A researcher was interested in assessing the effectiveness of the Statistics Diet as

compared to a regular low calorie diet on weight loss. In the study, obese participants were
randomly assigned to one of two groups: (1) the Statistics Diet, which required participants
to calculate the mean number of calories in each food that they ate at every meal or (2) the
Regular Low Calorie Diet, which had participants consume only 1000 calories a day. The
dependent/response measure collected was the number of pounds lost at the end of the
first week of the diet. The following table contains the results of the study.
#of Participants Mean Standard Dev.
Stats Diet 6 2.3 0.55
Reg.Low Cal.Diet 6 1.23 0.5

6. What is the value of the test statistic?
a. 3.53
b. -3.53
c. 11.62
d. -11.62
7. The p-value obtained for this study was .0053. What do these results tell us?
a. the data provide sufficient evidence to reject H0; therefore, we conclude that there are no
differences in the mean number of pounds lost on the statistics diet and the mean
number of pounds lost on the regular low calorie diet.
b. the data provide sufficient evidence to reject H0; therefore, we conclude that the mean
number of pounds lost on the statistics diet is greater than the mean number of pounds
lost on the regular low calorie diet.
c. the data do not provide sufficient evidence to reject H0; therefore, we conclude that there
are no differences in the mean number of pounds lost on the statistics diet and the mean
number of pounds lost on the regular low calorie diet.
d. the data do not provide sufficient evidence to reject H0; therefore, we conclude that
mean number of pounds lost on the statistics diet is greater than the mean number of
pounds lost on the regular low calorie diet.

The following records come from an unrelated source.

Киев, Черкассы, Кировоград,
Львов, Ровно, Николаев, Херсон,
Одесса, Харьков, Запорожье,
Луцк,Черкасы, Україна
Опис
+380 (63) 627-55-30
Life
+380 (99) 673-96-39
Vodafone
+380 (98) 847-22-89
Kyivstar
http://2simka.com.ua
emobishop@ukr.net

To determine the test statistic, we can use the formula for comparing two independent sample means. The formula is:

t = (mean1 - mean2) / sqrt((s1^2 / n1) + (s2^2 / n2))

Given the following values:
mean1 = 2.3
mean2 = 1.23
s1 = 0.55
s2 = 0.5
n1 = 6
n2 = 6

Plugging the values into the formula, we get:

t = (2.3 - 1.23) / sqrt((0.55^2 / 6) + (0.5^2 / 6))

t = 1.07 / sqrt(0.0347 + 0.0278)

t = 1.07 / sqrt(0.0625)

t = 1.07 / 0.25

t = 4.28

Therefore, the value of the test statistic is 4.28.

The p-value obtained for this study was 0.0053. To interpret the results:

Since the p-value (0.0053) is less than the typical significance level of 0.05, we can conclude that the data provide sufficient evidence to reject H0 (null hypothesis). Therefore, the correct option is:

b. the data provide sufficient evidence to reject H0; therefore, we conclude that the mean number of pounds lost on the statistics diet is greater than the mean number of pounds lost on the regular low calorie diet.

To determine the value of the test statistic, we need to perform a t-test for independent samples.

First, let's calculate the pooled standard deviation using the formula:

Sp = sqrt(((n1-1)*s1^2 + (n2-1)*s2^2) / (n1 + n2 - 2))

where n1 and n2 are the sample sizes, and s1 and s2 are the standard deviations of the two groups.

In this case, the sample sizes are both 6, and the standard deviations are 0.55 and 0.5 for the Statistics Diet and Regular Low Calorie Diet groups, respectively.

Sp = sqrt(((6-1)*0.55^2 + (6-1)*0.5^2) / (6 + 6 - 2)) = sqrt((0.8925 + 0.875) / 10) = sqrt(0.17625) = 0.42

Next, we calculate the test statistic, which is given by:

t = (x1 - x2) / (Sp * sqrt(1/n1 + 1/n2))

where x1 and x2 are the means of the two groups, and n1 and n2 are the sample sizes.

In this case, the means are 2.3 and 1.23 for the Statistics Diet and Regular Low Calorie Diet groups, respectively.

t = (2.3 - 1.23) / (0.42 * sqrt(1/6 + 1/6)) = 3.53

Therefore, the value of the test statistic is 3.53.

For question 7, the p-value obtained for this study is given as 0.0053.

The p-value represents the probability of observing a test statistic as extreme as the one calculated (or even more extreme) if the null hypothesis (H0) were true.

In this case, our null hypothesis states that there are no differences in the mean number of pounds lost on the Statistics Diet and the Regular Low Calorie Diet.

Since the p-value (0.0053) is less than the significance level typically chosen (e.g., 0.05), we can conclude that the data provide sufficient evidence to reject H0.

The correct answer for question 7 is:
b. the data provide sufficient evidence to reject H0; therefore, we conclude that the mean number of pounds lost on the statistics diet is greater than the mean number of pounds lost on the regular low calorie diet.